=== SUPPLIED DATA ===

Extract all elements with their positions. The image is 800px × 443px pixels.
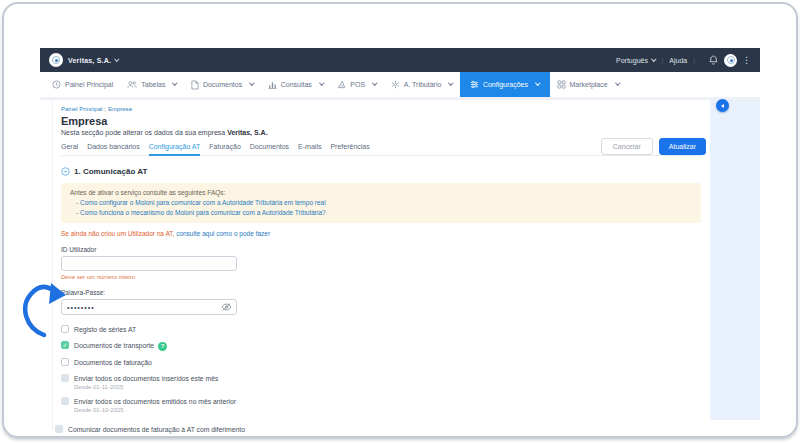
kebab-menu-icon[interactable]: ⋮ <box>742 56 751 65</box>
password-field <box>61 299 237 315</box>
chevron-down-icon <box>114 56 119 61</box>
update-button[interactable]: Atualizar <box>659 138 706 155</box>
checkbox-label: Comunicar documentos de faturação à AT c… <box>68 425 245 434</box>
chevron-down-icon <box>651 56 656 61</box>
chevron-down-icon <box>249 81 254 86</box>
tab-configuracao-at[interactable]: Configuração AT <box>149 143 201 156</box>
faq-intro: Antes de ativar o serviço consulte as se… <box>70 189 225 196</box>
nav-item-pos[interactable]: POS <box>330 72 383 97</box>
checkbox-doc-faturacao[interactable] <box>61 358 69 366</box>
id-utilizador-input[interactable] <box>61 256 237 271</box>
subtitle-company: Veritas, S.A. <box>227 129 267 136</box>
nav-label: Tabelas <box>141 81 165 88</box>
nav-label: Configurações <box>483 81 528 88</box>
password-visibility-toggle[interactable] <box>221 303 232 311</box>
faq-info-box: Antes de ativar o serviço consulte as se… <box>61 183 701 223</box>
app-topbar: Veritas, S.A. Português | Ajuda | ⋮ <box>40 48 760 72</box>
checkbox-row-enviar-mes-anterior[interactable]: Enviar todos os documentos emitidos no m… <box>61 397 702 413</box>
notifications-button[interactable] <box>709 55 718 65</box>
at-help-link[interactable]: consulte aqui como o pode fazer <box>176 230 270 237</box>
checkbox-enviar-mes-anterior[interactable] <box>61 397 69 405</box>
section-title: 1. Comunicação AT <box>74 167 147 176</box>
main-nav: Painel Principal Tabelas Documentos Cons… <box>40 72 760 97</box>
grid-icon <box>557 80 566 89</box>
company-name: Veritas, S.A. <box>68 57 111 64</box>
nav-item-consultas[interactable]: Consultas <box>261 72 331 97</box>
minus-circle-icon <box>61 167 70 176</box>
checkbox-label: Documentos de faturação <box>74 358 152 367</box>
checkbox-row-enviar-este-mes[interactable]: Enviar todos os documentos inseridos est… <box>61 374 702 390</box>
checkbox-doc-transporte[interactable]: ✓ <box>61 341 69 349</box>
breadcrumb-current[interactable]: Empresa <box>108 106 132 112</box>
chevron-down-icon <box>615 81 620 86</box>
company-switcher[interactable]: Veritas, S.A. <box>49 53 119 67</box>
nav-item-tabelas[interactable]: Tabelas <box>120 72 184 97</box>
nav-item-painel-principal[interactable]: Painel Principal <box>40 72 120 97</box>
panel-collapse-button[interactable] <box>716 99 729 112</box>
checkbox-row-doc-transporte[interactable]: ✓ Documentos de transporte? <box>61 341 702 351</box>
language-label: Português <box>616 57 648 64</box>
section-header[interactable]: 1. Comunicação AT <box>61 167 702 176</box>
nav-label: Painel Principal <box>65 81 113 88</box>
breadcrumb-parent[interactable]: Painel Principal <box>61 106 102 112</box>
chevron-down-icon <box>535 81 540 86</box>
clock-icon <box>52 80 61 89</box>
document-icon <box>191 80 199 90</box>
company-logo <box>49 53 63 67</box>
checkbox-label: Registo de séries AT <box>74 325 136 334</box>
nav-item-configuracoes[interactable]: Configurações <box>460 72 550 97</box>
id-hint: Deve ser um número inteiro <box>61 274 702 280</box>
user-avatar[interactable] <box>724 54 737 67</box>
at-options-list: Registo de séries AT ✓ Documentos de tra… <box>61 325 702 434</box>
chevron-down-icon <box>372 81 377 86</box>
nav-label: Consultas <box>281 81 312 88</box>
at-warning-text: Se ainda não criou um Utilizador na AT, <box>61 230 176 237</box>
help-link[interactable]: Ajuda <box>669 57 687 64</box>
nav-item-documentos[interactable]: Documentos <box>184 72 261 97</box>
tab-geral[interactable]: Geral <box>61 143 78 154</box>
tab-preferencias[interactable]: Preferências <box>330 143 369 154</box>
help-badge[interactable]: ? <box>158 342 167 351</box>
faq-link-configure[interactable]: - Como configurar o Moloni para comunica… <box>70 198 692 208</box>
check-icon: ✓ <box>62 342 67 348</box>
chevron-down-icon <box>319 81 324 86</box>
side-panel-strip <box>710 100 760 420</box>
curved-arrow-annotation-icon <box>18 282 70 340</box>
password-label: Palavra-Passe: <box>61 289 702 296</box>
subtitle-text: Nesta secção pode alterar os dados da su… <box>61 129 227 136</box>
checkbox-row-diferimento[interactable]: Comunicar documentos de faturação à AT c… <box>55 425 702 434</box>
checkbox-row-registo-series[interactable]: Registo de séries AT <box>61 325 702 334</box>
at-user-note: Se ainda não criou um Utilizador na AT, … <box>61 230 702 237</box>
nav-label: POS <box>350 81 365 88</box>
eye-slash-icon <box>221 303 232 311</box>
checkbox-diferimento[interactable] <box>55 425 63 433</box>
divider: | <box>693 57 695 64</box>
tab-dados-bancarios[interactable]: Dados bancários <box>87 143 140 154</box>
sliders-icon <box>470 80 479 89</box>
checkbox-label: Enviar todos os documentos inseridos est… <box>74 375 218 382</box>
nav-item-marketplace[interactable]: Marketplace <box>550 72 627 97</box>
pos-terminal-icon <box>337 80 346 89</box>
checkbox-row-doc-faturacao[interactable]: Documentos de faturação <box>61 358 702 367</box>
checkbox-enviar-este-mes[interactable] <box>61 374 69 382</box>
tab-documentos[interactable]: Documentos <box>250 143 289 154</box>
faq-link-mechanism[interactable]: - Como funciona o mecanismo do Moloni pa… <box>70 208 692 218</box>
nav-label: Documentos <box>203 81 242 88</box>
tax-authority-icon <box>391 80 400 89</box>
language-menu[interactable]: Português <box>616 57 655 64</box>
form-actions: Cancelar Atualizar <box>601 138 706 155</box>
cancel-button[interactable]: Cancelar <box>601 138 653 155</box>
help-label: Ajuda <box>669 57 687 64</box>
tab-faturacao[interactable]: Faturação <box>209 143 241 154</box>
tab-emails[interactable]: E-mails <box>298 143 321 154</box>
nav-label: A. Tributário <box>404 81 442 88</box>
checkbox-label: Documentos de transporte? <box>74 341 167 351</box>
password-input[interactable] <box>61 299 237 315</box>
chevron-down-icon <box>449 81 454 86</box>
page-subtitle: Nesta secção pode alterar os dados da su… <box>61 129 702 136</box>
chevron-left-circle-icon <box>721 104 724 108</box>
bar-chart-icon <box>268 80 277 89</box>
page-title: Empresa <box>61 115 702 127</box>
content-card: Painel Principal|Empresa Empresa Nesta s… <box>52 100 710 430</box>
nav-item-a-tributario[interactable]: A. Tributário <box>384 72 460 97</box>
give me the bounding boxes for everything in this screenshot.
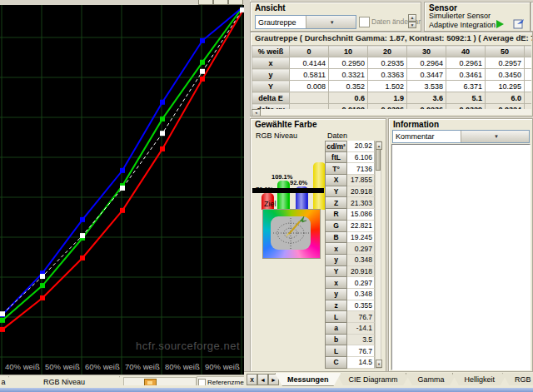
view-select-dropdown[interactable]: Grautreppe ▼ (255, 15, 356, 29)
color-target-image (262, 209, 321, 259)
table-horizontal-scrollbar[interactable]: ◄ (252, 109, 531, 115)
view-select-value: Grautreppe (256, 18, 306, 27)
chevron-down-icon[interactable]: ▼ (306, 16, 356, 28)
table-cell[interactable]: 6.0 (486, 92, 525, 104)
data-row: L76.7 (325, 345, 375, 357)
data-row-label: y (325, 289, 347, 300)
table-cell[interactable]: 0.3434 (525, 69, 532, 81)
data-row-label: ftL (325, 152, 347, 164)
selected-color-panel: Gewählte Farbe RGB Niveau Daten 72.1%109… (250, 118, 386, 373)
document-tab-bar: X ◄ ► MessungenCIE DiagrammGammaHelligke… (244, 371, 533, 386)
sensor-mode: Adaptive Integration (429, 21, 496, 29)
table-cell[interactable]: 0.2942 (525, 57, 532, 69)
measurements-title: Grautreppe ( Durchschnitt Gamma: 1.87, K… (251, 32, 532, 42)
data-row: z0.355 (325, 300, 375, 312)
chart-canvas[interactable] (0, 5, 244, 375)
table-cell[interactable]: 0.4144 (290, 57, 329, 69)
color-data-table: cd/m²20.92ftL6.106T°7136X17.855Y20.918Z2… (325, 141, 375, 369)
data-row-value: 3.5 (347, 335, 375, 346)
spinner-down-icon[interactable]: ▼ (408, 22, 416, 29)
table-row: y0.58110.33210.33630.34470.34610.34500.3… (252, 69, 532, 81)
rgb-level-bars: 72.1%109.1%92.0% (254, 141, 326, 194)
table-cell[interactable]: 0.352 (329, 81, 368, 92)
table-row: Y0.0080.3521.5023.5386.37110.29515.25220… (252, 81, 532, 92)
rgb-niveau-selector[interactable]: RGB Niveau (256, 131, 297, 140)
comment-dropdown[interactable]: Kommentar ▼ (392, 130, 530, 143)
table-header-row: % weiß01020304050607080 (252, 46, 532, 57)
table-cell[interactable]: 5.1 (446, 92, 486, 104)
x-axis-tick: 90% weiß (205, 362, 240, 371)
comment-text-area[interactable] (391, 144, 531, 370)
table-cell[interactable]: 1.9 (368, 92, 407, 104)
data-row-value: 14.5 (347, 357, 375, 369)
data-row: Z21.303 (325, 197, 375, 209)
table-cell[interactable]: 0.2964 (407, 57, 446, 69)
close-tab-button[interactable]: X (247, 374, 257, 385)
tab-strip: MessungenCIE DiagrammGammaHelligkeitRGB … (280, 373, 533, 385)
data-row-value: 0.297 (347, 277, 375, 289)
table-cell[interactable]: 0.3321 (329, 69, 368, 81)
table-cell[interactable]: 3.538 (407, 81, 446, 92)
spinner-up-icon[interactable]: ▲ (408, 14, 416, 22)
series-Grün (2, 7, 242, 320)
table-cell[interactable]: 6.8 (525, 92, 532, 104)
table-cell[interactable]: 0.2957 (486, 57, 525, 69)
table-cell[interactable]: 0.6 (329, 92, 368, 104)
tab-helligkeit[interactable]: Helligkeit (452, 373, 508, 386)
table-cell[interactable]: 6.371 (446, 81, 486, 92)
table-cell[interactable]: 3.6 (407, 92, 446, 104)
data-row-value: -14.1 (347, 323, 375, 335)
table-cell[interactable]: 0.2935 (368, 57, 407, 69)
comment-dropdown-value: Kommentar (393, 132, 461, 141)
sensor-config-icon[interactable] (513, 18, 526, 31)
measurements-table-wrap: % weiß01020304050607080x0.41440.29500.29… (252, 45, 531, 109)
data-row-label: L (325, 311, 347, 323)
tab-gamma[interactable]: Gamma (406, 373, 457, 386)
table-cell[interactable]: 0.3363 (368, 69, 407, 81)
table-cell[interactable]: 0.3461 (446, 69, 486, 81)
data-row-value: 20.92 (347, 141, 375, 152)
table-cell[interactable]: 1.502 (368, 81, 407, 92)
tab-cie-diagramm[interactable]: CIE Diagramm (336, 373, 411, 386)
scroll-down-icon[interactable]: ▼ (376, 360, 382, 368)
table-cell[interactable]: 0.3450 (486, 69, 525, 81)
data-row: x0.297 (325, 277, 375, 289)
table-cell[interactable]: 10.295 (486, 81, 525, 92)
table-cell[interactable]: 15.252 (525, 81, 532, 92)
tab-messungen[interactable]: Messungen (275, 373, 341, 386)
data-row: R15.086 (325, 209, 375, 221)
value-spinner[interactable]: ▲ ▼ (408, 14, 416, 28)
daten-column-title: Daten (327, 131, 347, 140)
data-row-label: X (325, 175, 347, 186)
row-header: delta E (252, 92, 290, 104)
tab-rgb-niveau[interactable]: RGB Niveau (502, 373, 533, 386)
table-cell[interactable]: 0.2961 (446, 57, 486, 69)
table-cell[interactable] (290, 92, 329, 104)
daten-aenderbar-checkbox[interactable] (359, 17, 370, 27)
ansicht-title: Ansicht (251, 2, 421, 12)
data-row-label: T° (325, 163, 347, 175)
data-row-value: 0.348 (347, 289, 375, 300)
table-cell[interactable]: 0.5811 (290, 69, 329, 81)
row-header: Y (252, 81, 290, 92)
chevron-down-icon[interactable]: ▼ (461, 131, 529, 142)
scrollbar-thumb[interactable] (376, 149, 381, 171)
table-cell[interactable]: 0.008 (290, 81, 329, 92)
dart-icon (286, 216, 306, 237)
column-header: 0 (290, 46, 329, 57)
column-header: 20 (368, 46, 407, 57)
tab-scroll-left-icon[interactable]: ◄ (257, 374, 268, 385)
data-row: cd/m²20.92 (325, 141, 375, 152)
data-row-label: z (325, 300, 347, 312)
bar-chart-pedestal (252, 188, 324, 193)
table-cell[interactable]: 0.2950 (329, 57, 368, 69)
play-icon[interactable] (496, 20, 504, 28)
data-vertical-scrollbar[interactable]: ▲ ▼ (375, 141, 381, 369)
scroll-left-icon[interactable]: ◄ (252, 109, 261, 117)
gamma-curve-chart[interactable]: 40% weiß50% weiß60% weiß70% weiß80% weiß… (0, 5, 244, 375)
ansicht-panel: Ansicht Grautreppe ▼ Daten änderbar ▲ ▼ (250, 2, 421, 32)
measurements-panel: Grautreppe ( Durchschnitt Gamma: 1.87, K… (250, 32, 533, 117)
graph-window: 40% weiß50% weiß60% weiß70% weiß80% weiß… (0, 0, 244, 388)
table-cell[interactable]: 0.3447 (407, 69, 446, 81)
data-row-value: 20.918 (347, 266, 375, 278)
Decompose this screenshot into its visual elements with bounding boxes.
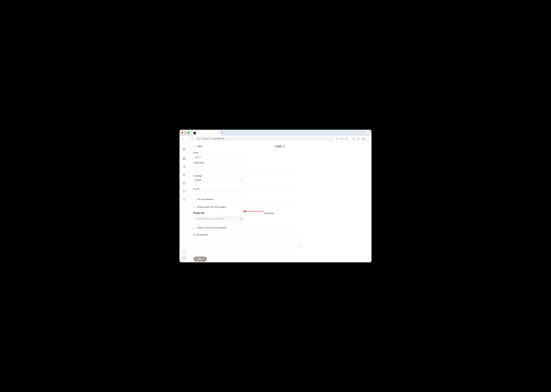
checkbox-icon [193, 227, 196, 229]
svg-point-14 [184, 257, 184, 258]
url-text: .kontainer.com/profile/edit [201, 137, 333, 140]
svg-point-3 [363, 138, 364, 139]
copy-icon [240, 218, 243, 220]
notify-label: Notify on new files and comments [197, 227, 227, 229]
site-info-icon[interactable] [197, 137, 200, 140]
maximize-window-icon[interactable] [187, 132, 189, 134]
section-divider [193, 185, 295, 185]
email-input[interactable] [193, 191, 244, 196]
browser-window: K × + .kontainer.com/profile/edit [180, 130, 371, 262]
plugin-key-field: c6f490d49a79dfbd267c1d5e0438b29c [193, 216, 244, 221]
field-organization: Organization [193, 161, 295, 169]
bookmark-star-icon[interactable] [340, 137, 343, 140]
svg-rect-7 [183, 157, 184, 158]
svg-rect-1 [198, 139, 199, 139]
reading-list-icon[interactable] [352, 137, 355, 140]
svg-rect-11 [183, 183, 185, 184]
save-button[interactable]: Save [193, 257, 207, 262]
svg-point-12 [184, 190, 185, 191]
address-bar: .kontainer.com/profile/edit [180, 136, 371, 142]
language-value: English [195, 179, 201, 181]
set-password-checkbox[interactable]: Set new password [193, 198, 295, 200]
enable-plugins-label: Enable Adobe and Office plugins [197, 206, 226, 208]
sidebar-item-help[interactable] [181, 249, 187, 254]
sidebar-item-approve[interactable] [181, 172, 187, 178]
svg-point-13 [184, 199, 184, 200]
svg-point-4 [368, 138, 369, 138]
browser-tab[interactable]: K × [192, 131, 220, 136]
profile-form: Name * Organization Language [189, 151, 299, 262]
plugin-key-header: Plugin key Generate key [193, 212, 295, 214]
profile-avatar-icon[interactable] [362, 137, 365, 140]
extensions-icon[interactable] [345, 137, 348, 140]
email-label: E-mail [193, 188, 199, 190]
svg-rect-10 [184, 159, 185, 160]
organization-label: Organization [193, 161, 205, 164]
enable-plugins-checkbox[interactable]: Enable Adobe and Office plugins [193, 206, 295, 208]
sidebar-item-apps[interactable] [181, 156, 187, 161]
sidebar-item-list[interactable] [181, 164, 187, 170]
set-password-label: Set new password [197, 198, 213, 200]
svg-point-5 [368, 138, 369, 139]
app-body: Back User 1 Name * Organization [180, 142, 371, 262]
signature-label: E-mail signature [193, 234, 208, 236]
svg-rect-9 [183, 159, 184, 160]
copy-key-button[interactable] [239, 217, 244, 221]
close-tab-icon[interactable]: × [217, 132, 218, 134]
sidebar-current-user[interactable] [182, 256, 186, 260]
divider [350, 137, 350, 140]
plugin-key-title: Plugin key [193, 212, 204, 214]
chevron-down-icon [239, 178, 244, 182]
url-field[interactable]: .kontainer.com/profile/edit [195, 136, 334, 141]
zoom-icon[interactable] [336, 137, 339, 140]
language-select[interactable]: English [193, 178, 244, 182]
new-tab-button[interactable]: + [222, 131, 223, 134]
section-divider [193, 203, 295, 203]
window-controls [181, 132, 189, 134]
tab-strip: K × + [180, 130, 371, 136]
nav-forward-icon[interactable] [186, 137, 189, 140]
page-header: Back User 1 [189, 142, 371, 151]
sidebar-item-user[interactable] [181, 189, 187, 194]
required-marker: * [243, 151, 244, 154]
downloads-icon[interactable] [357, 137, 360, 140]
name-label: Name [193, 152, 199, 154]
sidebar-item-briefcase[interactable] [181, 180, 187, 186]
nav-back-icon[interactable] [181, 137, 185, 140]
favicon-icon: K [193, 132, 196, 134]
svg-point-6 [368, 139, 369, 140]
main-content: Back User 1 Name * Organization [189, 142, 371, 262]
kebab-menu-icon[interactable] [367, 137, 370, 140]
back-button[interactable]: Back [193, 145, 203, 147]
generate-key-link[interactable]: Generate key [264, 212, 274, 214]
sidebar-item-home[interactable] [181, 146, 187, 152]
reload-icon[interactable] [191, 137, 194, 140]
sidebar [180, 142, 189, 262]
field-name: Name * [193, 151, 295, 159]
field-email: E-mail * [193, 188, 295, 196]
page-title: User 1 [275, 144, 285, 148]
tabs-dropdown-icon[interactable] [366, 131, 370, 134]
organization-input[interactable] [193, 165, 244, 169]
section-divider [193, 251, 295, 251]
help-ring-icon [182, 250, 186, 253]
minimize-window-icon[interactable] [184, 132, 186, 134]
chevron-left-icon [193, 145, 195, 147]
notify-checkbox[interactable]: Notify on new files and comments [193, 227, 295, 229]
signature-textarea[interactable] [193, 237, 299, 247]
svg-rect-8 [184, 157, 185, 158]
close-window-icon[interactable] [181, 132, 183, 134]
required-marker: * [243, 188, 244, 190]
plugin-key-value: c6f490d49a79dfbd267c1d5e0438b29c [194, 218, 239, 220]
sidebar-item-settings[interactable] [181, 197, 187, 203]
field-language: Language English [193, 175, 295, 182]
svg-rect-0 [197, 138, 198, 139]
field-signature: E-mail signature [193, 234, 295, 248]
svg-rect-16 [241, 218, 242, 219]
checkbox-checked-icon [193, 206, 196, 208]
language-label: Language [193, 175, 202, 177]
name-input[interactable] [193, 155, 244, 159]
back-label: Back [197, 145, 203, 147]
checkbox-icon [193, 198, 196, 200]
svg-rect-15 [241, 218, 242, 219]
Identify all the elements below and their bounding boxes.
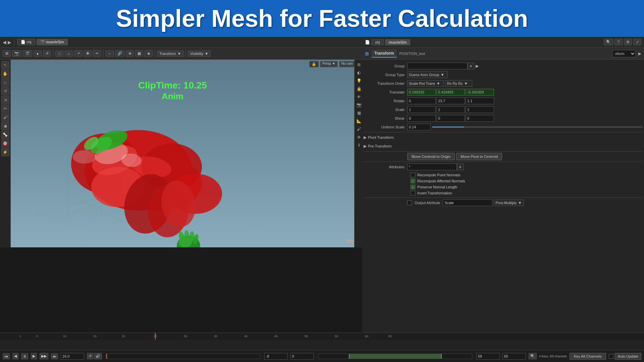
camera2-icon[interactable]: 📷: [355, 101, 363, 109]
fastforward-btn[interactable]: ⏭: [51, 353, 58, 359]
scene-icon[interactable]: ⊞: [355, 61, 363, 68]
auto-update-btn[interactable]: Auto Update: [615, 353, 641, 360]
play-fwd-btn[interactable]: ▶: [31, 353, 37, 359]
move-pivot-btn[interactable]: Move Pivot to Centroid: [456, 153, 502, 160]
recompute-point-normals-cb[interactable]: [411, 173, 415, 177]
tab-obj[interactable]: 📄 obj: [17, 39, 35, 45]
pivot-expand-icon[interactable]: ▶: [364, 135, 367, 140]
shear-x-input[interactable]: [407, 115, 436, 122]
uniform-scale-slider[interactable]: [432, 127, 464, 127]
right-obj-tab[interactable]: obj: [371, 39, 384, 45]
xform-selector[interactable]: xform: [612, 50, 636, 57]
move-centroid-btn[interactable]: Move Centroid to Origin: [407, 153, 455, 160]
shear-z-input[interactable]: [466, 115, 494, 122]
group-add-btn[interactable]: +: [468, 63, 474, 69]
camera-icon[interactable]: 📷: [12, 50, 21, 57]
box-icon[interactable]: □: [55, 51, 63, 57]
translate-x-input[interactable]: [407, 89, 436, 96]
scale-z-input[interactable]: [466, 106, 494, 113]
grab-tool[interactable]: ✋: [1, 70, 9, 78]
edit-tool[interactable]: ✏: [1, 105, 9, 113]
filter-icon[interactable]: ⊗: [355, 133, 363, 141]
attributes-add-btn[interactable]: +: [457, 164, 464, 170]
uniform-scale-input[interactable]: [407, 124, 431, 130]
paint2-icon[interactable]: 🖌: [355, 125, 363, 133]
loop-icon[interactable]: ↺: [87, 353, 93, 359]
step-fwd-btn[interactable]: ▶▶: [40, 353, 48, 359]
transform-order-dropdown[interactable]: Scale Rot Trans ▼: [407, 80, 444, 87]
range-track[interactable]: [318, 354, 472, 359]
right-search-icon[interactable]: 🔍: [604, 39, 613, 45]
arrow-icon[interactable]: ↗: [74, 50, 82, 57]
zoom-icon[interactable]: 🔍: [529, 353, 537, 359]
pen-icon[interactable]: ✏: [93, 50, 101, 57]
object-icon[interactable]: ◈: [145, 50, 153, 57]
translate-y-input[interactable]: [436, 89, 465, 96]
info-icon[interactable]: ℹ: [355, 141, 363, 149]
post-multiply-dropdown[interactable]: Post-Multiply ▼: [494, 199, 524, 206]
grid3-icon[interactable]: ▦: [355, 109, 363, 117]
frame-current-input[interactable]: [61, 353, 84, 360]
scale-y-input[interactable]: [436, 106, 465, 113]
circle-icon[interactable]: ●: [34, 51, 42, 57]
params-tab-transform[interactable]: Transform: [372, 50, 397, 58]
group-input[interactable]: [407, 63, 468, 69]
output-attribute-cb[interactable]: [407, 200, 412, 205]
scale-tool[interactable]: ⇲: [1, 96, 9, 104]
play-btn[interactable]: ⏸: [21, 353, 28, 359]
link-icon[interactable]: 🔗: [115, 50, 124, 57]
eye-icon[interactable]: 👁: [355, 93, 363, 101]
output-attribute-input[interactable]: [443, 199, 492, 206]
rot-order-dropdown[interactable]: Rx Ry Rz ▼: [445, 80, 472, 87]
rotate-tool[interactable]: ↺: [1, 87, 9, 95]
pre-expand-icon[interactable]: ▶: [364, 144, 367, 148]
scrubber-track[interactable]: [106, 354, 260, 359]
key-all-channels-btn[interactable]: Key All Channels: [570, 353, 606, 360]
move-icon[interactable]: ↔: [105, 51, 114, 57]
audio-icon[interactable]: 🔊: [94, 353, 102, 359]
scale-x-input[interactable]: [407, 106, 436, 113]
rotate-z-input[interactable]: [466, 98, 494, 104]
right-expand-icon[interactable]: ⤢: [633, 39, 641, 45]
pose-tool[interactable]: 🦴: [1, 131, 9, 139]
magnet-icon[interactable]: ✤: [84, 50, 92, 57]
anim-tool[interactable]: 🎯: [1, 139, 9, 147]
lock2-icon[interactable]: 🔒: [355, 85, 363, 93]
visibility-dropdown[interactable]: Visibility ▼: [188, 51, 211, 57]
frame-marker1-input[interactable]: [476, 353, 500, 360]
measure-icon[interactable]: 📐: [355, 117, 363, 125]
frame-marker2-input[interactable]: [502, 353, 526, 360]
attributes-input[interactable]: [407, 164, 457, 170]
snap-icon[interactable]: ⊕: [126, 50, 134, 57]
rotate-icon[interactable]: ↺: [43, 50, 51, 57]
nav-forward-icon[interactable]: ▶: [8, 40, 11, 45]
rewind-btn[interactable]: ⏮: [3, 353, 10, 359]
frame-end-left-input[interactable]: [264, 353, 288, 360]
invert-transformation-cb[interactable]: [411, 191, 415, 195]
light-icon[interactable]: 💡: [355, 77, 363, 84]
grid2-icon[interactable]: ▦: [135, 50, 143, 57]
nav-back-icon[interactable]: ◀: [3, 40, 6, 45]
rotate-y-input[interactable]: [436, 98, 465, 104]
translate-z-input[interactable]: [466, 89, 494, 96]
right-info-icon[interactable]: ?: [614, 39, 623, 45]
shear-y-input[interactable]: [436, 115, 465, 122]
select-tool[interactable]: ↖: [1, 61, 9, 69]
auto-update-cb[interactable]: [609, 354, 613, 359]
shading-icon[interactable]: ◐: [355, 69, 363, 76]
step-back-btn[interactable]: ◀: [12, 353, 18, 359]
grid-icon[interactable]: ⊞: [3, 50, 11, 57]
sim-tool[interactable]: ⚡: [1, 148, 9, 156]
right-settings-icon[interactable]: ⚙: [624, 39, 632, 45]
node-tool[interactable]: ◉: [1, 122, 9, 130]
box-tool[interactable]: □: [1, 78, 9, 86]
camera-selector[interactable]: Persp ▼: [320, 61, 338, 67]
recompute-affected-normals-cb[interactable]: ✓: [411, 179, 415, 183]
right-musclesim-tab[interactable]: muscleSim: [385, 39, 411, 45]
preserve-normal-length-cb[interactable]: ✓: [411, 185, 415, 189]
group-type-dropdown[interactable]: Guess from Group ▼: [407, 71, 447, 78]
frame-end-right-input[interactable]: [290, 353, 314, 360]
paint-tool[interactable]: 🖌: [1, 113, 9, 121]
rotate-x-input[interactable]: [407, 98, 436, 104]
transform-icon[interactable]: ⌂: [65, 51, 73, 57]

===

HOW TO COMPLETE THIS TASK - Every line of the listing above that includes "Consultas" should be copied out.

EXERCISE SOLUTION -
nav-item-consultas[interactable]: Consultas <box>261 72 331 97</box>
nav-label: Consultas <box>281 81 312 88</box>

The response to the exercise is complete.